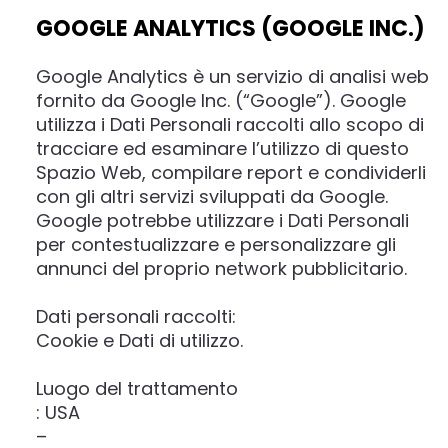
GOOGLE ANALYTICS (GOOGLE INC.)
Google Analytics è un servizio di analisi web
fornito da Google Inc. (“Google”). Google
utilizza i Dati Personali raccolti allo scopo di
tracciare ed esaminare l’utilizzo di questo
Spazio Web, compilare report e condividerli
con gli altri servizi sviluppati da Google.
Google potrebbe utilizzare i Dati Personali
per contestualizzare e personalizzare gli
annunci del proprio network pubblicitario.
Dati personali raccolti:
Cookie e Dati di utilizzo.
Luogo del trattamento
: USA
–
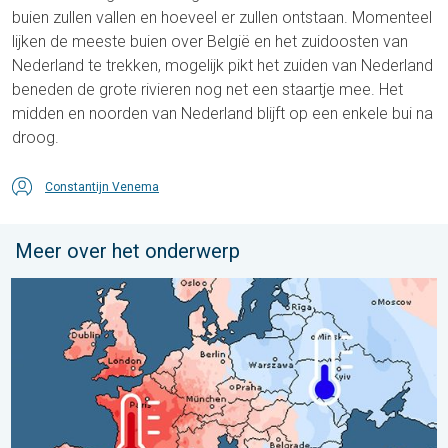
buien zullen vallen en hoeveel er zullen ontstaan. Momenteel
lijken de meeste buien over België en het zuidoosten van
Nederland te trekken, mogelijk pikt het zuiden van Nederland
beneden de grote rivieren nog net een staartje mee. Het
midden en noorden van Nederland blijft op een enkele bui na
droog.
Constantijn Venema
Meer over het onderwerp
Grote weersverschillen in juli. Tweedeling Europa. . . maandag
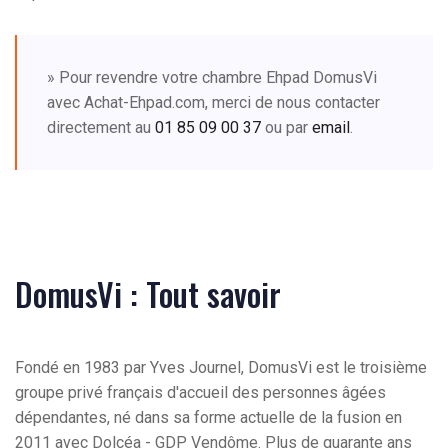
» Pour revendre votre chambre Ehpad DomusVi
avec Achat-Ehpad.com, merci de nous contacter
directement au
01 85 09 00 37
ou par
email
.
DomusVi : Tout savoir
Fondé en 1983 par Yves Journel, DomusVi est le troisième
groupe privé français d'accueil des personnes âgées
dépendantes, né dans sa forme actuelle de la fusion en
2011 avec Dolcéa - GDP Vendôme. Plus de quarante ans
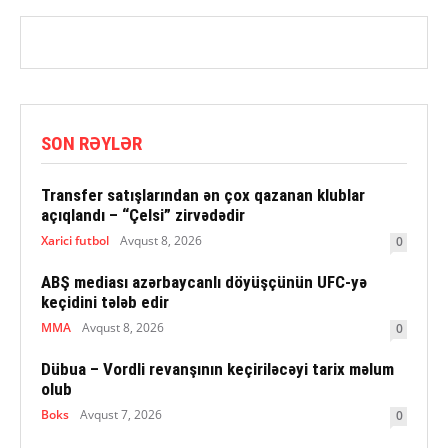
SON RƏYLƏR
Transfer satışlarından ən çox qazanan klublar
açıqlandı – “Çelsi” zirvədədir
Xarici futbol
Avqust 8, 2026
0
ABŞ mediası azərbaycanlı döyüşçünün UFC-yə
keçidini tələb edir
MMA
Avqust 8, 2026
0
Dübua – Vordli revanşının keçiriləcəyi tarix məlum
olub
Boks
Avqust 7, 2026
0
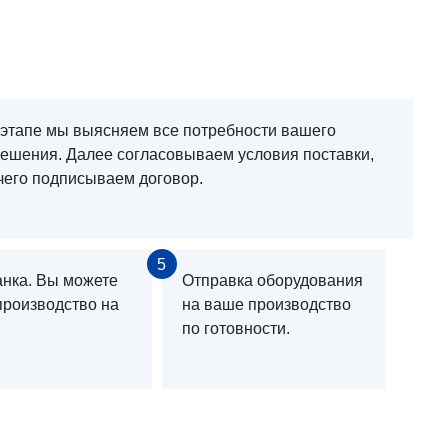
 этапе мы выясняем все потребности вашего
решения. Далее согласовываем условия поставки,
чего подписываем договор.
5
анка. Вы можете
Отправка оборудования
производство на
на ваше производство
по готовности.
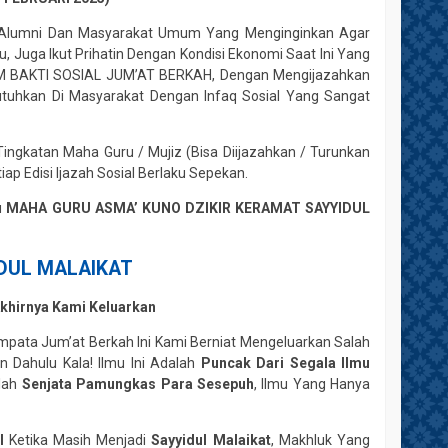
a, Alumni Dan Masyarakat Umum Yang Menginginkan Agar
Juga Ikut Prihatin Dengan Kondisi Ekonomi Saat Ini Yang
AM BAKTI SOSIAL JUM’AT BERKAH, Dengan Mengijazahkan
butuhkan Di Masyarakat Dengan Infaq Sosial Yang Sangat
ingkatan Maha Guru / Mujiz (Bisa Diijazahkan / Turunkan
iap Edisi Ijazah Sosial Berlaku Sepekan.
u
MAHA GURU ASMA’ KUNO DZIKIR KERAMAT SAYYIDUL
IDUL MALAIKAT
khirnya Kami Keluarkan
mpata Jum’at Berkah Ini Kami Berniat Mengeluarkan Salah
 Dahulu Kala! Ilmu Ini Adalah
Puncak Dari Segala Ilmu
ilah
Senjata Pamungkas Para Sesepuh
, Ilmu Yang Hanya
l
Ketika Masih Menjadi
Sayyidul Malaikat
, Makhluk Yang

—————

Work task. Copy out the material exactly as it stands, though no picture should appear in the copy.

Output.
GOOGLE ANALYTICS (GOOGLE INC.)
Google Analytics è un servizio di analisi web
fornito da Google Inc. (“Google”). Google
utilizza i Dati Personali raccolti allo scopo di
tracciare ed esaminare l’utilizzo di questo
Spazio Web, compilare report e condividerli
con gli altri servizi sviluppati da Google.
Google potrebbe utilizzare i Dati Personali
per contestualizzare e personalizzare gli
annunci del proprio network pubblicitario.
Dati personali raccolti:
Cookie e Dati di utilizzo.
Luogo del trattamento
: USA
–
buien zullen vallen en hoeveel er zullen ontstaan. Momenteel
lijken de meeste buien over België en het zuidoosten van
Nederland te trekken, mogelijk pikt het zuiden van Nederland
beneden de grote rivieren nog net een staartje mee. Het
midden en noorden van Nederland blijft op een enkele bui na
droog.
Constantijn Venema
Meer over het onderwerp
Grote weersverschillen in juli. Tweedeling Europa. . . maandag
» Pour revendre votre chambre Ehpad DomusVi
avec Achat-Ehpad.com, merci de nous contacter
directement au
01 85 09 00 37
ou par
email
.
DomusVi : Tout savoir
Fondé en 1983 par Yves Journel, DomusVi est le troisième
groupe privé français d'accueil des personnes âgées
dépendantes, né dans sa forme actuelle de la fusion en
2011 avec Dolcéa - GDP Vendôme. Plus de quarante ans
SON RƏYLƏR
Transfer satışlarından ən çox qazanan klublar
açıqlandı – “Çelsi” zirvədədir
Xarici futbol
Avqust 8, 2026
0
ABŞ mediası azərbaycanlı döyüşçünün UFC-yə
keçidini tələb edir
MMA
Avqust 8, 2026
0
Dübua – Vordli revanşının keçiriləcəyi tarix məlum
olub
Boks
Avqust 7, 2026
0
 этапе мы выясняем все потребности вашего
решения. Далее согласовываем условия поставки,
чего подписываем договор.
5
анка. Вы можете
Отправка оборудования
производство на
на ваше производство
по готовности.
a, Alumni Dan Masyarakat Umum Yang Menginginkan Agar
Juga Ikut Prihatin Dengan Kondisi Ekonomi Saat Ini Yang
AM BAKTI SOSIAL JUM’AT BERKAH, Dengan Mengijazahkan
butuhkan Di Masyarakat Dengan Infaq Sosial Yang Sangat
ingkatan Maha Guru / Mujiz (Bisa Diijazahkan / Turunkan
iap Edisi Ijazah Sosial Berlaku Sepekan.
u
MAHA GURU ASMA’ KUNO DZIKIR KERAMAT SAYYIDUL
IDUL MALAIKAT
khirnya Kami Keluarkan
mpata Jum’at Berkah Ini Kami Berniat Mengeluarkan Salah
 Dahulu Kala! Ilmu Ini Adalah
Puncak Dari Segala Ilmu
ilah
Senjata Pamungkas Para Sesepuh
, Ilmu Yang Hanya
l
Ketika Masih Menjadi
Sayyidul Malaikat
, Makhluk Yang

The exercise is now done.